The declining standards of living, economy, and production in the country of Ukraine could be contributing to the migration of Ukrainians to Italy and other countries abroad. It is estimated that there are close to 700,000 undocumented and approximately 195,000 legal working Ukrainian immigrants in Italy and a majority of them work as caregivers. Fedyuk mentions that many of those who move to Italy do not speak the language, work unregulated hours, may be underpaid, and usually are not prepared for all the physical and psychological requirements of being a caregiver. For instance, Fedyuk describes the working requirements of a 51-year-old caregiver who only had a 2-hour break during a single day and one day off a week. Also, there is mention of a 49-year-old woman who arrived to her new job and was not told the "granny" she would be caring for had an amputated arm and leg, was blind and could not speak. Those who migrate to Italy usually leave behind families and parents who require care themselves, and this puts further stress and pressure on the individual.
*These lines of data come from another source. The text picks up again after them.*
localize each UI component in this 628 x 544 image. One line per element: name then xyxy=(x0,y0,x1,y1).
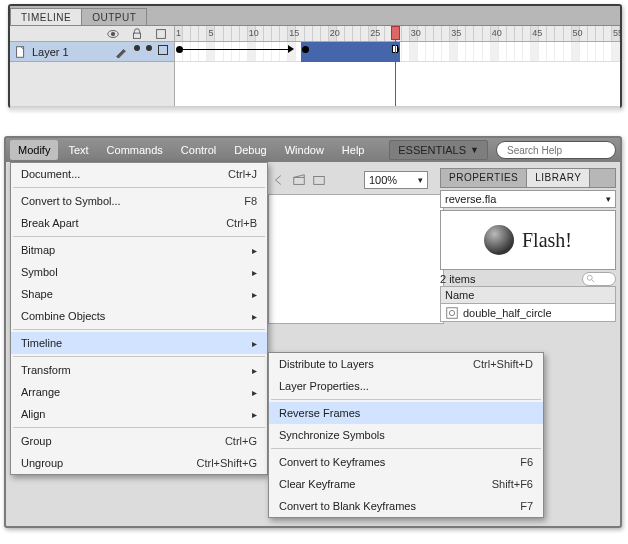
layer-visible-dot[interactable] xyxy=(134,45,140,51)
timeline-tabstrip: TIMELINE OUTPUT xyxy=(10,6,620,26)
workspace-switcher[interactable]: ESSENTIALS▼ xyxy=(389,140,488,160)
layer-row[interactable]: Layer 1 xyxy=(10,42,174,62)
graphic-symbol-icon xyxy=(445,306,459,320)
menuitem-synchronize-symbols[interactable]: Synchronize Symbols xyxy=(269,424,543,446)
library-file-select[interactable]: reverse.fla xyxy=(440,190,616,208)
menuitem-convert-to-symbol[interactable]: Convert to Symbol...F8 xyxy=(11,190,267,212)
svg-point-10 xyxy=(449,310,454,315)
menuitem-document[interactable]: Document...Ctrl+J xyxy=(11,163,267,185)
tab-properties[interactable]: PROPERTIES xyxy=(441,169,527,187)
svg-rect-9 xyxy=(447,307,458,318)
search-icon xyxy=(586,274,596,284)
menuitem-transform[interactable]: Transform xyxy=(11,359,267,381)
menuitem-distribute-to-layers[interactable]: Distribute to LayersCtrl+Shift+D xyxy=(269,353,543,375)
layer-page-icon xyxy=(14,45,28,59)
timeline-panel: TIMELINE OUTPUT Layer 1 xyxy=(8,4,622,108)
tab-output[interactable]: OUTPUT xyxy=(81,8,147,25)
preview-label: Flash! xyxy=(522,229,572,252)
modify-menu: Document...Ctrl+JConvert to Symbol...F8B… xyxy=(10,162,268,475)
timeline-submenu: Distribute to LayersCtrl+Shift+DLayer Pr… xyxy=(268,352,544,518)
frame-selection[interactable] xyxy=(301,42,400,62)
menuitem-convert-to-blank-keyframes[interactable]: Convert to Blank KeyframesF7 xyxy=(269,495,543,517)
frames-area[interactable] xyxy=(175,26,620,106)
help-search[interactable] xyxy=(496,141,616,159)
menuitem-convert-to-keyframes[interactable]: Convert to KeyframesF6 xyxy=(269,451,543,473)
menubar: ModifyTextCommandsControlDebugWindowHelp… xyxy=(6,138,620,162)
pencil-icon[interactable] xyxy=(114,45,128,59)
keyframe[interactable] xyxy=(302,46,309,53)
edit-toolbar: 100% xyxy=(268,168,436,192)
scene-icon[interactable] xyxy=(312,173,326,187)
menuitem-align[interactable]: Align xyxy=(11,403,267,425)
lock-icon[interactable] xyxy=(130,27,144,41)
preview-sphere-icon xyxy=(484,225,514,255)
outline-icon[interactable] xyxy=(154,27,168,41)
menuitem-reverse-frames[interactable]: Reverse Frames xyxy=(269,402,543,424)
svg-rect-3 xyxy=(157,29,166,38)
tab-timeline[interactable]: TIMELINE xyxy=(10,8,82,25)
menuitem-clear-keyframe[interactable]: Clear KeyframeShift+F6 xyxy=(269,473,543,495)
svg-point-1 xyxy=(111,32,115,36)
menuitem-arrange[interactable]: Arrange xyxy=(11,381,267,403)
menu-help[interactable]: Help xyxy=(334,140,373,160)
svg-rect-2 xyxy=(134,33,141,38)
stage-canvas[interactable] xyxy=(268,194,444,324)
library-column-header[interactable]: Name xyxy=(440,286,616,304)
library-preview: Flash! xyxy=(440,210,616,270)
layer-list: Layer 1 xyxy=(10,26,175,106)
menu-debug[interactable]: Debug xyxy=(226,140,274,160)
zoom-select[interactable]: 100% xyxy=(364,171,428,189)
menuitem-bitmap[interactable]: Bitmap xyxy=(11,239,267,261)
layer-outline-box[interactable] xyxy=(158,45,168,55)
menuitem-break-apart[interactable]: Break ApartCtrl+B xyxy=(11,212,267,234)
svg-rect-6 xyxy=(294,177,305,184)
library-item[interactable]: double_half_circle xyxy=(440,304,616,322)
svg-rect-7 xyxy=(314,177,325,185)
keyframe[interactable] xyxy=(176,46,183,53)
menu-control[interactable]: Control xyxy=(173,140,224,160)
svg-point-8 xyxy=(587,275,592,280)
eye-icon[interactable] xyxy=(106,27,120,41)
library-search[interactable] xyxy=(582,272,616,286)
layer-lock-dot[interactable] xyxy=(146,45,152,51)
menuitem-combine-objects[interactable]: Combine Objects xyxy=(11,305,267,327)
tab-library[interactable]: LIBRARY xyxy=(527,169,590,187)
menuitem-shape[interactable]: Shape xyxy=(11,283,267,305)
menu-text[interactable]: Text xyxy=(60,140,96,160)
menuitem-group[interactable]: GroupCtrl+G xyxy=(11,430,267,452)
menu-window[interactable]: Window xyxy=(277,140,332,160)
menuitem-symbol[interactable]: Symbol xyxy=(11,261,267,283)
library-panel: PROPERTIES LIBRARY reverse.fla Flash! 2 … xyxy=(440,168,616,322)
layer-name: Layer 1 xyxy=(32,46,69,58)
menuitem-timeline[interactable]: Timeline xyxy=(11,332,267,354)
clapper-icon[interactable] xyxy=(292,173,306,187)
library-item-count: 2 items xyxy=(440,273,475,285)
menuitem-ungroup[interactable]: UngroupCtrl+Shift+G xyxy=(11,452,267,474)
help-search-input[interactable] xyxy=(507,145,628,156)
menuitem-layer-properties[interactable]: Layer Properties... xyxy=(269,375,543,397)
main-window: ModifyTextCommandsControlDebugWindowHelp… xyxy=(4,136,622,528)
scene-back-icon[interactable] xyxy=(272,173,286,187)
library-item-name: double_half_circle xyxy=(463,307,552,319)
menu-modify[interactable]: Modify xyxy=(10,140,58,160)
menu-commands[interactable]: Commands xyxy=(99,140,171,160)
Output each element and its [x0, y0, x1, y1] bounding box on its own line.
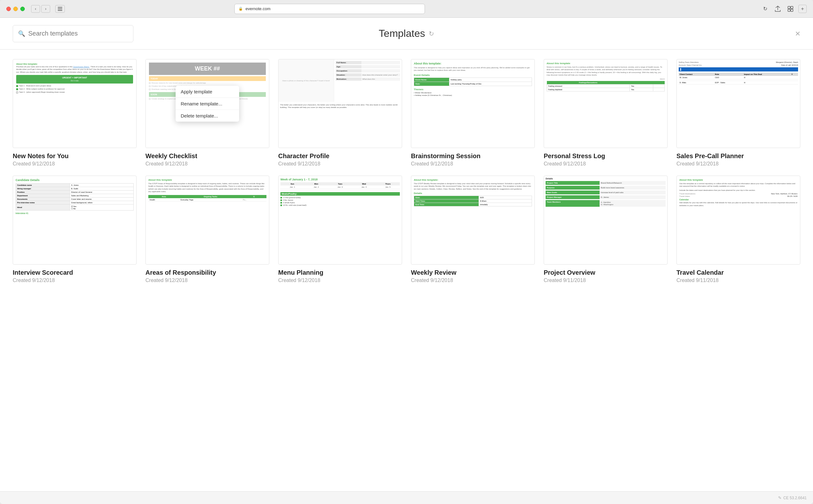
maximize-traffic-light[interactable] — [20, 7, 25, 11]
context-menu-delete[interactable]: Delete template... — [176, 110, 239, 122]
template-name-travel-calendar: Travel Calendar — [676, 269, 800, 276]
svg-rect-1 — [58, 9, 62, 9]
close-traffic-light[interactable] — [6, 7, 11, 11]
minimize-traffic-light[interactable] — [13, 7, 18, 11]
template-card-character-profile[interactable]: Have a photo or drawing of this characte… — [278, 59, 402, 167]
context-menu-rename[interactable]: Rename template... — [176, 98, 239, 110]
context-menu-overlay: Apply template Rename template... Delete… — [146, 59, 269, 148]
svg-rect-6 — [791, 9, 793, 11]
template-name-character-profile: Character Profile — [278, 152, 402, 160]
template-name-menu-planning: Menu Planning — [278, 269, 402, 276]
context-menu: Apply template Rename template... Delete… — [176, 86, 239, 122]
close-button[interactable]: × — [795, 29, 800, 38]
reload-button[interactable]: ↻ — [760, 4, 770, 13]
template-preview-weekly-review: About this template: The GTD® Weekly Rev… — [411, 176, 535, 265]
browser-actions: ↻ + — [760, 4, 807, 13]
back-button[interactable]: ‹ — [31, 5, 40, 13]
template-preview-menu-planning: Week of January 1 - 7, 2018 SunMonTuesWe… — [278, 176, 402, 265]
search-icon: 🔍 — [18, 30, 25, 37]
bottom-bar: ✎ CE 53.2.6641 — [0, 491, 813, 504]
template-name-stress-log: Personal Stress Log — [544, 152, 668, 160]
template-name-project-overview: Project Overview — [544, 269, 668, 276]
pencil-icon: ✎ — [778, 495, 782, 500]
template-name-weekly-checklist: Weekly Checklist — [145, 152, 269, 160]
template-card-brainstorming[interactable]: About this template: This template is de… — [411, 59, 535, 167]
template-date-travel-calendar: Created 9/11/2018 — [676, 278, 800, 283]
template-name-areas-responsibility: Areas of Responsibility — [145, 269, 269, 276]
template-card-interview-scorecard[interactable]: Candidate Details Candidate nameS. Jones… — [13, 176, 137, 283]
context-menu-apply[interactable]: Apply template — [176, 86, 239, 98]
templates-grid: About this template: Prioritize all your… — [13, 59, 800, 283]
template-date-weekly-checklist: Created 9/12/2018 — [145, 161, 269, 167]
template-preview-interview-scorecard: Candidate Details Candidate nameS. Jones… — [13, 176, 137, 265]
sidebar-button[interactable] — [55, 5, 65, 13]
svg-rect-0 — [58, 7, 62, 8]
template-date-new-notes: Created 9/12/2018 — [13, 161, 137, 167]
template-card-project-overview[interactable]: Details Project Title Brand Refresh/Rela… — [544, 176, 668, 283]
template-date-brainstorming: Created 9/12/2018 — [411, 161, 535, 167]
template-card-weekly-review[interactable]: About this template: The GTD® Weekly Rev… — [411, 176, 535, 283]
search-input[interactable] — [28, 30, 128, 37]
template-date-sales-precall: Created 9/12/2018 — [676, 161, 800, 167]
templates-grid-container[interactable]: About this template: Prioritize all your… — [0, 50, 813, 491]
search-box[interactable]: 🔍 — [13, 25, 133, 42]
url-bar[interactable]: 🔒 evernote.com — [234, 4, 425, 14]
template-card-new-notes[interactable]: About this template: Prioritize all your… — [13, 59, 137, 167]
nav-buttons: ‹ › — [31, 5, 50, 13]
template-preview-areas-responsibility: About this template The GTD® Areas of Re… — [145, 176, 269, 265]
templates-header: 🔍 Templates ↻ × — [0, 18, 813, 50]
template-card-stress-log[interactable]: About this template Stress is common in … — [544, 59, 668, 167]
titlebar: ‹ › 🔒 evernote.com ↻ + — [0, 0, 813, 18]
template-card-travel-calendar[interactable]: About this template Use this template as… — [676, 176, 800, 283]
template-preview-weekly-checklist: WEEK ## TODAY Discuss reasons for new br… — [145, 59, 269, 148]
template-name-weekly-review: Weekly Review — [411, 269, 535, 276]
svg-rect-4 — [791, 6, 793, 9]
template-name-sales-precall: Sales Pre-Call Planner — [676, 152, 800, 160]
template-date-areas-responsibility: Created 9/12/2018 — [145, 278, 269, 283]
template-name-brainstorming: Brainstorming Session — [411, 152, 535, 160]
share-button[interactable] — [773, 4, 783, 13]
template-date-character-profile: Created 9/12/2018 — [278, 161, 402, 167]
svg-rect-2 — [58, 10, 62, 11]
svg-rect-5 — [788, 9, 790, 11]
url-text: evernote.com — [245, 6, 271, 11]
template-date-interview-scorecard: Created 9/12/2018 — [13, 278, 137, 283]
header-title-area: Templates ↻ — [379, 28, 434, 39]
template-date-menu-planning: Created 9/12/2018 — [278, 278, 402, 283]
app-window: ‹ › 🔒 evernote.com ↻ + — [0, 0, 813, 504]
template-card-menu-planning[interactable]: Week of January 1 - 7, 2018 SunMonTuesWe… — [278, 176, 402, 283]
new-tab-button[interactable]: + — [798, 5, 807, 13]
template-card-areas-responsibility[interactable]: About this template The GTD® Areas of Re… — [145, 176, 269, 283]
lock-icon: 🔒 — [239, 7, 243, 11]
template-card-weekly-checklist[interactable]: WEEK ## TODAY Discuss reasons for new br… — [145, 59, 269, 167]
forward-button[interactable]: › — [41, 5, 50, 13]
template-date-weekly-review: Created 9/12/2018 — [411, 278, 535, 283]
template-date-stress-log: Created 9/12/2018 — [544, 161, 668, 167]
refresh-icon[interactable]: ↻ — [429, 30, 434, 37]
template-name-interview-scorecard: Interview Scorecard — [13, 269, 137, 276]
template-preview-new-notes: About this template: Prioritize all your… — [13, 59, 137, 148]
template-preview-sales-precall: Selling Team Attendees: Margaret (Direct… — [676, 59, 800, 148]
template-card-sales-precall[interactable]: Selling Team Attendees: Margaret (Direct… — [676, 59, 800, 167]
template-preview-character-profile: Have a photo or drawing of this characte… — [278, 59, 402, 148]
version-text: ✎ CE 53.2.6641 — [778, 495, 807, 500]
tab-overview-button[interactable] — [786, 4, 795, 13]
template-date-project-overview: Created 9/11/2018 — [544, 278, 668, 283]
svg-rect-3 — [788, 6, 790, 9]
app-content: 🔍 Templates ↻ × About this template: Pri… — [0, 18, 813, 504]
page-title: Templates — [379, 28, 425, 39]
template-name-new-notes: New Notes for You — [13, 152, 137, 160]
template-preview-stress-log: About this template Stress is common in … — [544, 59, 668, 148]
template-preview-brainstorming: About this template: This template is de… — [411, 59, 535, 148]
template-preview-project-overview: Details Project Title Brand Refresh/Rela… — [544, 176, 668, 265]
traffic-lights — [6, 7, 25, 11]
template-preview-travel-calendar: About this template Use this template as… — [676, 176, 800, 265]
version-label: CE 53.2.6641 — [783, 496, 807, 500]
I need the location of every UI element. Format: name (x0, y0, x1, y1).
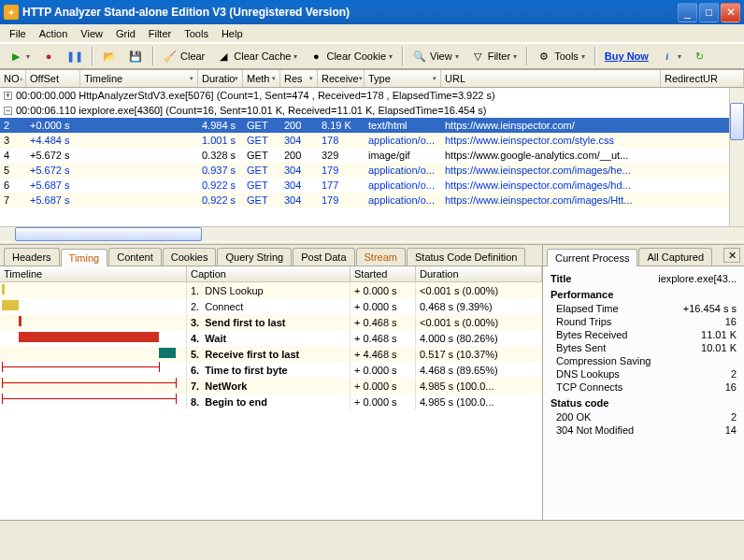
perf-field: Bytes Received11.01 K (551, 328, 737, 341)
clear-cache-label: Clear Cache (234, 50, 291, 62)
timing-col-caption[interactable]: Caption (187, 266, 351, 281)
refresh-icon: ↻ (693, 49, 708, 64)
open-button[interactable]: 📂 (97, 46, 122, 66)
col-duration[interactable]: Duratio▾ (198, 70, 243, 87)
menubar: File Action View Grid Filter Tools Help (0, 24, 744, 43)
timing-col-timeline[interactable]: Timeline (0, 266, 187, 281)
status-field: 304 Not Modified14 (551, 424, 737, 437)
status-section: Status code (551, 397, 737, 409)
title-label: Title (551, 273, 571, 284)
tree-group[interactable]: +00:00:00.000 HttpAnalyzerStdV3.exe[5076… (0, 88, 744, 103)
tab-timing[interactable]: Timing (61, 249, 108, 266)
clear-cache-button[interactable]: ◢Clear Cache▾ (211, 46, 302, 66)
timing-header: Timeline Caption Started Duration (0, 266, 542, 282)
vertical-scrollbar[interactable] (729, 88, 744, 226)
menu-tools[interactable]: Tools (179, 26, 214, 41)
process-title: iexplore.exe[43... (658, 273, 737, 284)
gear-icon: ⚙ (537, 49, 551, 64)
filter-dropdown[interactable]: ▽Filter▾ (465, 46, 522, 66)
eraser-icon: ◢ (216, 49, 231, 64)
menu-view[interactable]: View (75, 26, 108, 41)
funnel-icon: ▽ (470, 49, 485, 64)
col-timeline[interactable]: Timeline▾ (80, 70, 198, 87)
view-dropdown[interactable]: 🔍View▾ (408, 46, 464, 66)
perf-field: TCP Connects16 (551, 381, 737, 394)
menu-grid[interactable]: Grid (110, 26, 141, 41)
col-url[interactable]: URL (441, 70, 661, 87)
clear-cookie-label: Clear Cookie (326, 50, 386, 62)
timing-row: 7. NetWork+ 0.000 s4.985 s (100.0... (0, 378, 542, 394)
grid-row[interactable]: 3+4.484 s1.001 sGET304178application/o..… (0, 133, 744, 148)
col-redirect[interactable]: RedirectUR (661, 70, 744, 87)
tab-current-process[interactable]: Current Process (547, 249, 637, 266)
grid-row[interactable]: 6+5.687 s0.922 sGET304177application/o..… (0, 178, 744, 193)
col-method[interactable]: Meth▾ (243, 70, 280, 87)
performance-section: Performance (551, 289, 737, 300)
horizontal-scrollbar[interactable] (0, 226, 744, 241)
col-no[interactable]: NO▵ (0, 70, 26, 87)
grid-row[interactable]: 4+5.672 s0.328 sGET200329image/gifhttps:… (0, 148, 744, 163)
tab-querystring[interactable]: Query String (217, 248, 292, 266)
save-icon: 💾 (128, 49, 143, 64)
view-icon: 🔍 (412, 49, 427, 64)
stop-icon: ● (41, 49, 56, 64)
menu-file[interactable]: File (4, 26, 32, 41)
statusbar (0, 520, 744, 537)
info-button[interactable]: i▾ (655, 46, 686, 66)
col-type[interactable]: Type▾ (365, 70, 441, 87)
menu-action[interactable]: Action (34, 26, 74, 41)
folder-open-icon: 📂 (102, 49, 117, 64)
perf-field: Round Trips16 (551, 315, 737, 328)
collapse-icon[interactable]: − (4, 107, 12, 115)
menu-help[interactable]: Help (216, 26, 249, 41)
perf-field: Elapsed Time+16.454 s s (551, 302, 737, 315)
stop-button[interactable]: ● (36, 46, 61, 66)
timing-row: 1. DNS Lookup+ 0.000 s<0.001 s (0.00%) (0, 282, 542, 298)
process-panel: Titleiexplore.exe[43... Performance Elap… (543, 266, 744, 520)
titlebar: ✦ HTTP Analyzer Stand-alone Edition V3 (… (0, 0, 744, 24)
buy-now-link[interactable]: Buy Now (600, 48, 653, 65)
tab-stream[interactable]: Stream (356, 248, 406, 266)
filter-label: Filter (488, 50, 510, 62)
cookie-icon: ● (308, 49, 323, 64)
tab-cookies[interactable]: Cookies (163, 248, 217, 266)
tree-group[interactable]: −00:00:06.110 iexplore.exe[4360] (Count=… (0, 103, 744, 118)
col-received[interactable]: Receive▾ (318, 70, 365, 87)
grid-row[interactable]: 5+5.672 s0.937 sGET304179application/o..… (0, 163, 744, 178)
col-result[interactable]: Res▾ (280, 70, 318, 87)
maximize-button[interactable]: □ (699, 3, 719, 22)
perf-field: Bytes Sent10.01 K (551, 341, 737, 354)
save-button[interactable]: 💾 (123, 46, 148, 66)
tab-postdata[interactable]: Post Data (293, 248, 354, 266)
minimize-button[interactable]: _ (678, 3, 697, 22)
perf-field: Compression Saving (551, 354, 737, 367)
close-panel-button[interactable]: ✕ (723, 248, 740, 263)
tab-content[interactable]: Content (108, 248, 162, 266)
timing-row: 5. Receive first to last+ 4.468 s0.517 s… (0, 346, 542, 362)
toolbar: ▶▾ ● ❚❚ 📂 💾 🧹Clear ◢Clear Cache▾ ●Clear … (0, 43, 744, 69)
timing-col-started[interactable]: Started (351, 266, 416, 281)
pause-button[interactable]: ❚❚ (63, 46, 87, 66)
tab-headers[interactable]: Headers (4, 248, 60, 266)
clear-cookie-button[interactable]: ●Clear Cookie▾ (304, 46, 397, 66)
info-icon: i (660, 49, 675, 64)
menu-filter[interactable]: Filter (143, 26, 177, 41)
view-label: View (430, 50, 452, 62)
grid-row[interactable]: 2+0.000 s4.984 sGET2008.19 Ktext/htmlhtt… (0, 118, 744, 133)
grid-header: NO▵ OffSet Timeline▾ Duratio▾ Meth▾ Res▾… (0, 69, 744, 88)
tab-all-captured[interactable]: All Captured (638, 248, 712, 266)
grid-row[interactable]: 7+5.687 s0.922 sGET304179application/o..… (0, 193, 744, 208)
tools-label: Tools (554, 50, 579, 62)
expand-icon[interactable]: + (4, 92, 12, 100)
tools-dropdown[interactable]: ⚙Tools▾ (532, 46, 590, 66)
start-button[interactable]: ▶▾ (4, 46, 35, 66)
col-offset[interactable]: OffSet (26, 70, 80, 87)
timing-row: 8. Begin to end+ 0.000 s4.985 s (100.0..… (0, 394, 542, 409)
play-icon: ▶ (8, 49, 23, 64)
refresh-button[interactable]: ↻ (688, 46, 712, 66)
timing-col-duration[interactable]: Duration (416, 266, 542, 281)
close-button[interactable]: ✕ (721, 3, 740, 22)
pause-icon: ❚❚ (67, 49, 82, 64)
clear-button[interactable]: 🧹Clear (158, 46, 209, 66)
tab-statuscode[interactable]: Status Code Definition (407, 248, 525, 266)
Further research should be done in order to examine the extent of the consequences that may result to the caregiver, receiver of care, and those who are left behind in the cases of migrant Ukrainian workers.

===United Kingdom===
According to Carers UK, and based on the 2001 census around six million people in the UK provide care on an unpaid basis for a relative, friend or neighbour in need of support due to old age, disability, frailty or illness. The population of carers is dynamic: at least a third of all people will fulfil a caring role at some point in their lives. In 2022 Carers UK estimated there were 10.58 million carers.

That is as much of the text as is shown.